### [What you are asked to do]
Tell how many lines in the records contain the word "Hotelzimmer"; the number alone is the answer.

### [Records for this exercise]

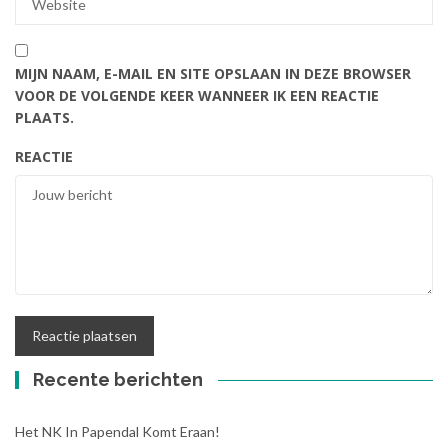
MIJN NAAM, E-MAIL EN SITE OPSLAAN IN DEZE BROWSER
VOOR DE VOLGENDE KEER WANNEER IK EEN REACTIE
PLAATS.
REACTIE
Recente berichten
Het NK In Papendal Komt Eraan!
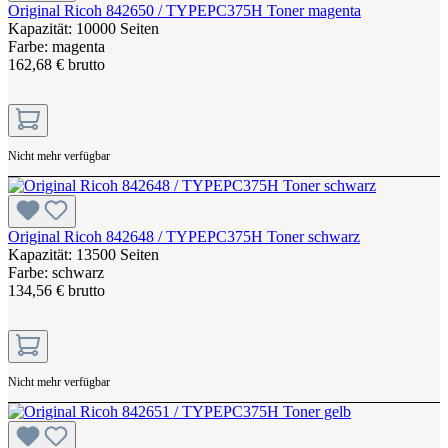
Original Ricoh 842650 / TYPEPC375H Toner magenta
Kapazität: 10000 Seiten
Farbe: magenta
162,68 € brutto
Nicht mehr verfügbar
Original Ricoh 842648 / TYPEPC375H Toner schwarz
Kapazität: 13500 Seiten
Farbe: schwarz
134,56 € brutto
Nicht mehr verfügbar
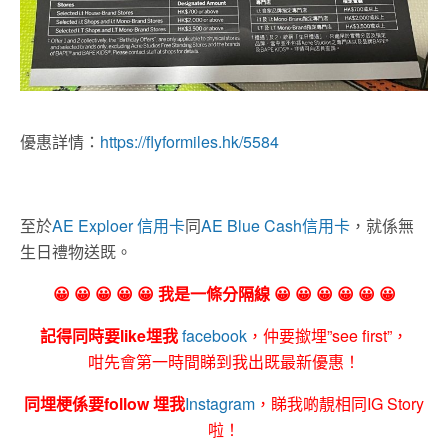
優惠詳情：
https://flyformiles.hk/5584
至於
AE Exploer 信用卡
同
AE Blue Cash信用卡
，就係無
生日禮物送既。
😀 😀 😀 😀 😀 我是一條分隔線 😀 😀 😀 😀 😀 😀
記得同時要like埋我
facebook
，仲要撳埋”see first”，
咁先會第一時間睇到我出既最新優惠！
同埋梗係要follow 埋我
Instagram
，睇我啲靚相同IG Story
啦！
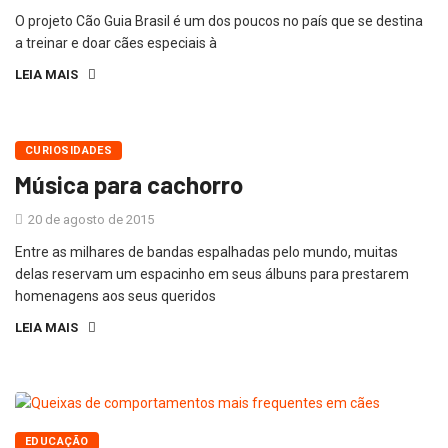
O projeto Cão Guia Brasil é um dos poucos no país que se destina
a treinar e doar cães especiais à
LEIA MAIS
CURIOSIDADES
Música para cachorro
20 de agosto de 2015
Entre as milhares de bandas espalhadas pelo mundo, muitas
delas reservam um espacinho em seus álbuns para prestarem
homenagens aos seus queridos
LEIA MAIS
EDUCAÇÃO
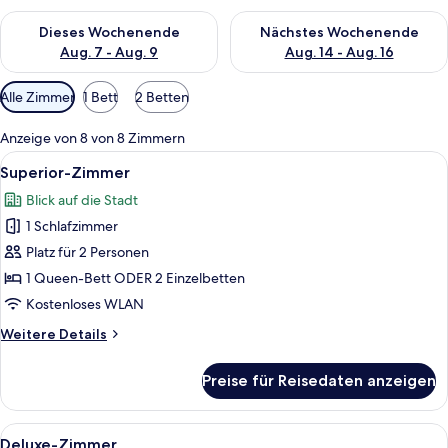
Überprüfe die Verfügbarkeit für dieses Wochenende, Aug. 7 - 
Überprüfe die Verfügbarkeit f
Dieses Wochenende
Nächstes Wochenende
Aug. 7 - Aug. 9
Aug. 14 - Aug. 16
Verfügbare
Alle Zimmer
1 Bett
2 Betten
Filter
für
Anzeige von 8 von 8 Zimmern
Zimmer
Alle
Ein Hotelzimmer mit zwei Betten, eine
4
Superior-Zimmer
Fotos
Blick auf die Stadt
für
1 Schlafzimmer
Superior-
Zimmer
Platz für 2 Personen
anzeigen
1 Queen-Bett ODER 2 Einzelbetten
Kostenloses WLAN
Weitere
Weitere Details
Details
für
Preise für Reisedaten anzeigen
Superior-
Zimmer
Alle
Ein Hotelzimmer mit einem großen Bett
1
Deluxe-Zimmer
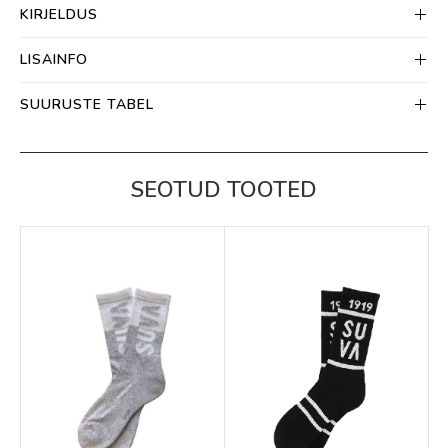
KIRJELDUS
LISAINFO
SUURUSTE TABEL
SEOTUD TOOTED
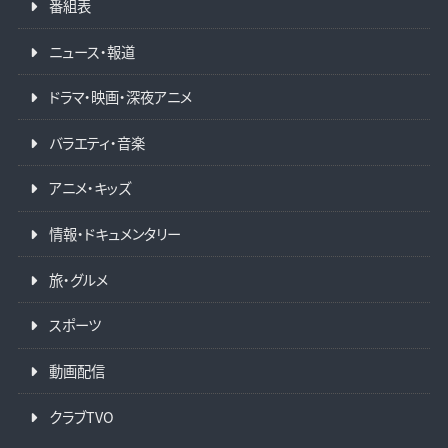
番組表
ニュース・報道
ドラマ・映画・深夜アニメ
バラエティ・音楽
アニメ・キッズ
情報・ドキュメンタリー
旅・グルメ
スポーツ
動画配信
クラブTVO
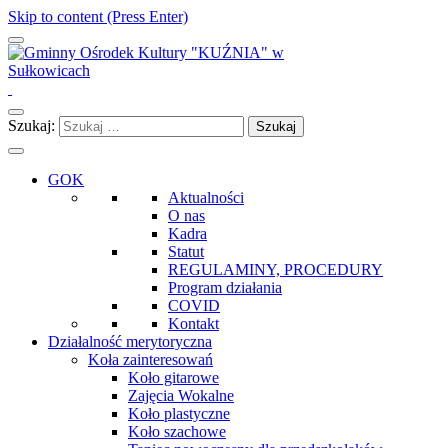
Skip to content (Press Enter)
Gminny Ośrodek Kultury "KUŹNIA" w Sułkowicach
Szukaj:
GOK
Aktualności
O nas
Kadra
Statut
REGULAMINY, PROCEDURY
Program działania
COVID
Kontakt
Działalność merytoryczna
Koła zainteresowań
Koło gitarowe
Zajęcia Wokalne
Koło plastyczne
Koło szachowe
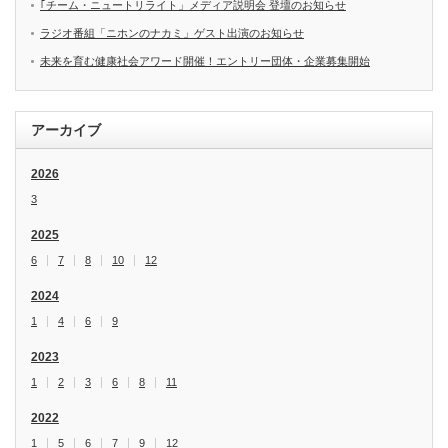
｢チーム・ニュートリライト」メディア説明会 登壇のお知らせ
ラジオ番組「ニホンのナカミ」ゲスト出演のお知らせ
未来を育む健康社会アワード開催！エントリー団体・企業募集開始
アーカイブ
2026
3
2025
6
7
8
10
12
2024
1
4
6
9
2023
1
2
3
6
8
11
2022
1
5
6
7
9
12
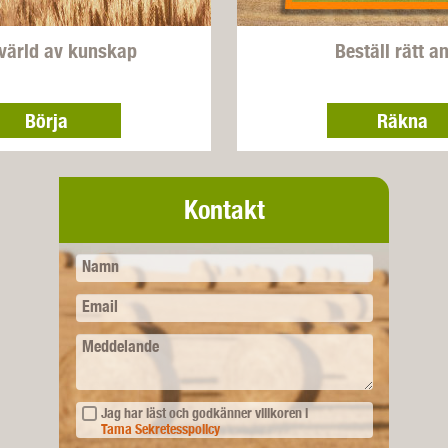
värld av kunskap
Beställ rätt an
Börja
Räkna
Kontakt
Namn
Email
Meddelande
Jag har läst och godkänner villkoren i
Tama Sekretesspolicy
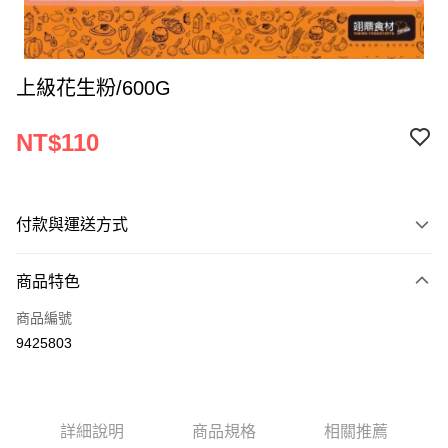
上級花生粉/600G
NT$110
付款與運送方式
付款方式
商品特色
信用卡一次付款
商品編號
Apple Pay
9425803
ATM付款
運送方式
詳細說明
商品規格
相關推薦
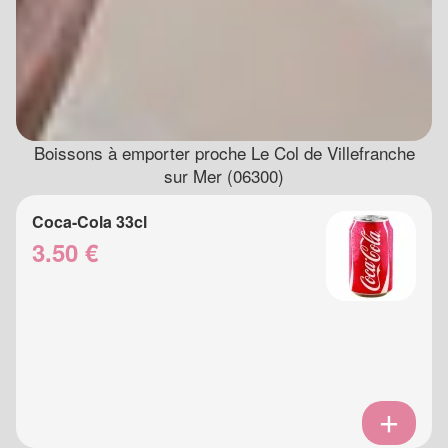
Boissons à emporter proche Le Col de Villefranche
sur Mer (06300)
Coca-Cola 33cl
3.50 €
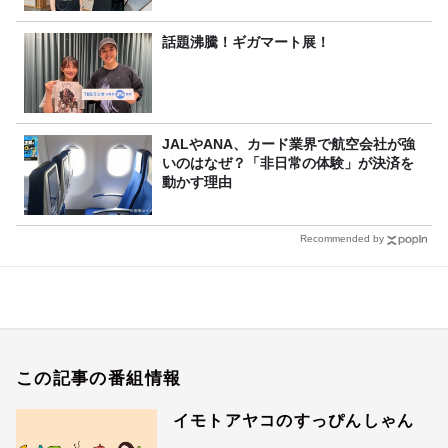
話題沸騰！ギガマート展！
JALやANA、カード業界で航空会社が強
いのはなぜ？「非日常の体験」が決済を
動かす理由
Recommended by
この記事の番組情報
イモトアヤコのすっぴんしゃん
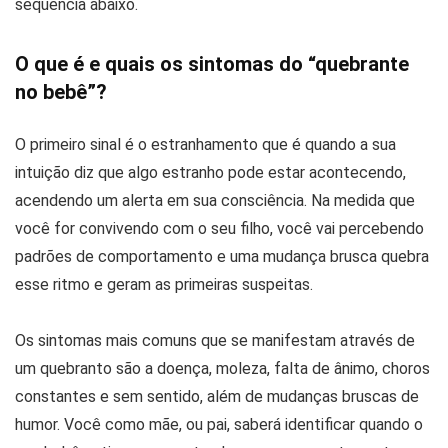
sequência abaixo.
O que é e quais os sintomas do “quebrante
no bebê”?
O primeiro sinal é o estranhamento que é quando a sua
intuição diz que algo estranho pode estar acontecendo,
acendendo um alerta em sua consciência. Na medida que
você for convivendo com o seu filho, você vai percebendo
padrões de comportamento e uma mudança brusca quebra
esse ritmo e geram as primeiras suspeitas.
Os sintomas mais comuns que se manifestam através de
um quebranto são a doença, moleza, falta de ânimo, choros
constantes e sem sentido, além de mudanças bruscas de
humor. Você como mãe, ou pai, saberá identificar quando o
==
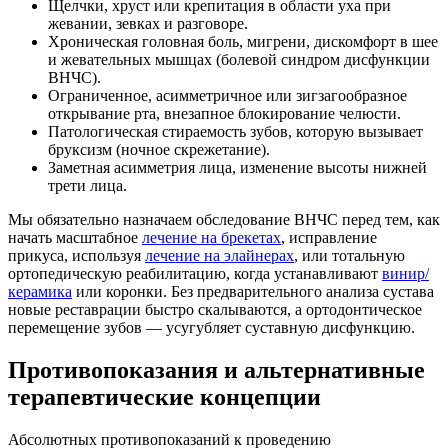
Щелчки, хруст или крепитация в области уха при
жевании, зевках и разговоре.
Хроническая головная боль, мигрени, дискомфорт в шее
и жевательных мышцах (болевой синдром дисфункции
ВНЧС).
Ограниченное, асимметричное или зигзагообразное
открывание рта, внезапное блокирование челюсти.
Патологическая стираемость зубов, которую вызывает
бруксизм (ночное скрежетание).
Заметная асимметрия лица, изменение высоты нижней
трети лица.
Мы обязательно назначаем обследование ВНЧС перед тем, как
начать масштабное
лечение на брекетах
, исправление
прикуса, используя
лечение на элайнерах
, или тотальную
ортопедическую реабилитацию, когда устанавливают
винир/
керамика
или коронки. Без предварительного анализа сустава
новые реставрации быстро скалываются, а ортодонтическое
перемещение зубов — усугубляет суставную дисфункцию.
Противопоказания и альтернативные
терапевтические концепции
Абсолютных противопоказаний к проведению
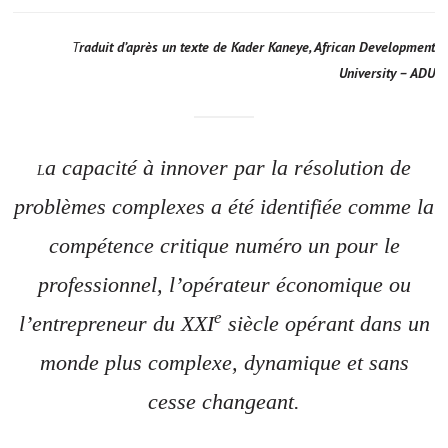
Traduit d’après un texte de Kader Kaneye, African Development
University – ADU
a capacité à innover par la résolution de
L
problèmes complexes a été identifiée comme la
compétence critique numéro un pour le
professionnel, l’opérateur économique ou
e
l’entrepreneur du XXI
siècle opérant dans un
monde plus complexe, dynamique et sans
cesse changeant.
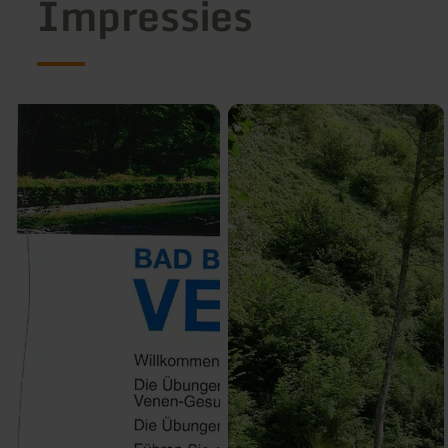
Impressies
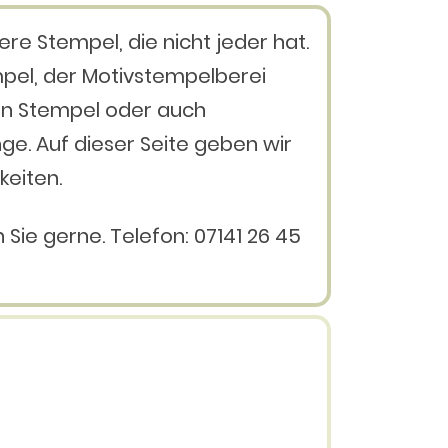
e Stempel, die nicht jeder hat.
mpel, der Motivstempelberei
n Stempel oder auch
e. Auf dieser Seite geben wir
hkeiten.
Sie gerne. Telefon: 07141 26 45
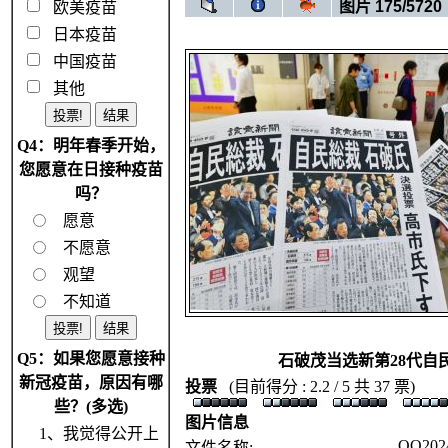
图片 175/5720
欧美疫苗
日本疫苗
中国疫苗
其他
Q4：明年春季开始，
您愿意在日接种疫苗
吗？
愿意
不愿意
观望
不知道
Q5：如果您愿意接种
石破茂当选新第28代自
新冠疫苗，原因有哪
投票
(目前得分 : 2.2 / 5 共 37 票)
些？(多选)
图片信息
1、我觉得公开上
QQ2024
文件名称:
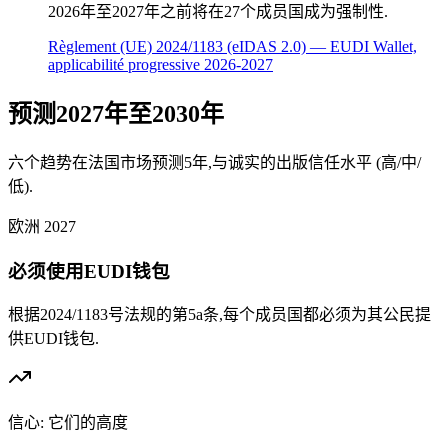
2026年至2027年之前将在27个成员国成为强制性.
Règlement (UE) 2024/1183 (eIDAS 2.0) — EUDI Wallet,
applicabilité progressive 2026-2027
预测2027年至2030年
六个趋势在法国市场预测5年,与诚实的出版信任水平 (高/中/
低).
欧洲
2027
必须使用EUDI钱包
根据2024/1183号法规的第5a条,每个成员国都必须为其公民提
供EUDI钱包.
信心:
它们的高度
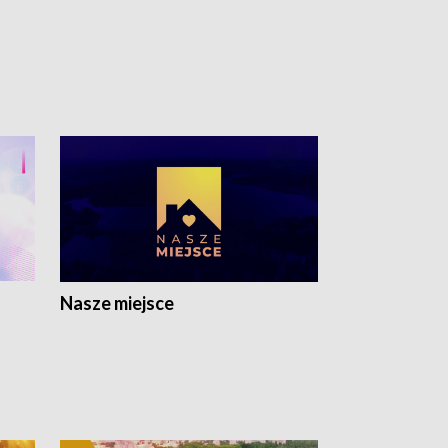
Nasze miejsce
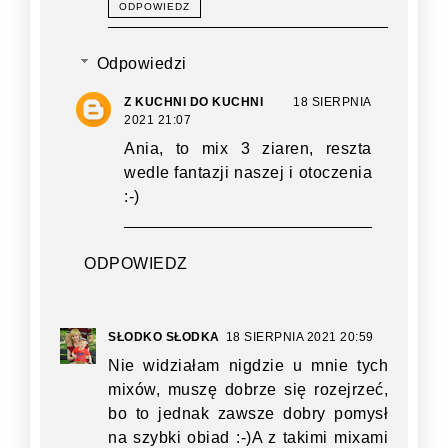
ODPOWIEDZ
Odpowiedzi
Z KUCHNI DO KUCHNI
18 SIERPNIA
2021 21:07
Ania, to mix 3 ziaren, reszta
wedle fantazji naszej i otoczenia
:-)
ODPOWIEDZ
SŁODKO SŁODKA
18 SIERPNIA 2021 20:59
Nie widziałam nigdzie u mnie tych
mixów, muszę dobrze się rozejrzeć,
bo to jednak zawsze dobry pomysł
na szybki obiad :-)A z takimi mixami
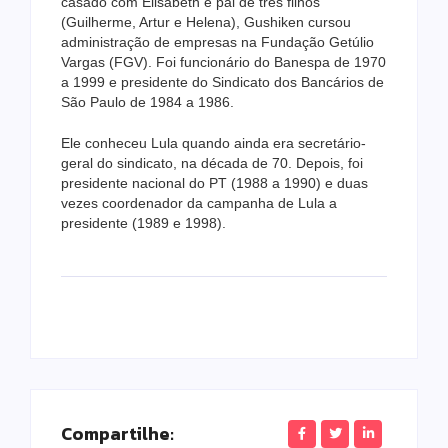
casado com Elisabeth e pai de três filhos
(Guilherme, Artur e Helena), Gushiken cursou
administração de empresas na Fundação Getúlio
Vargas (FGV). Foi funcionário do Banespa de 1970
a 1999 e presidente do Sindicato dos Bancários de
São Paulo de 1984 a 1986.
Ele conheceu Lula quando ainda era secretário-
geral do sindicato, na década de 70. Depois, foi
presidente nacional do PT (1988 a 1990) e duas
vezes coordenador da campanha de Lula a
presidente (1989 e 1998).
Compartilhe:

### [Finished exercise]
2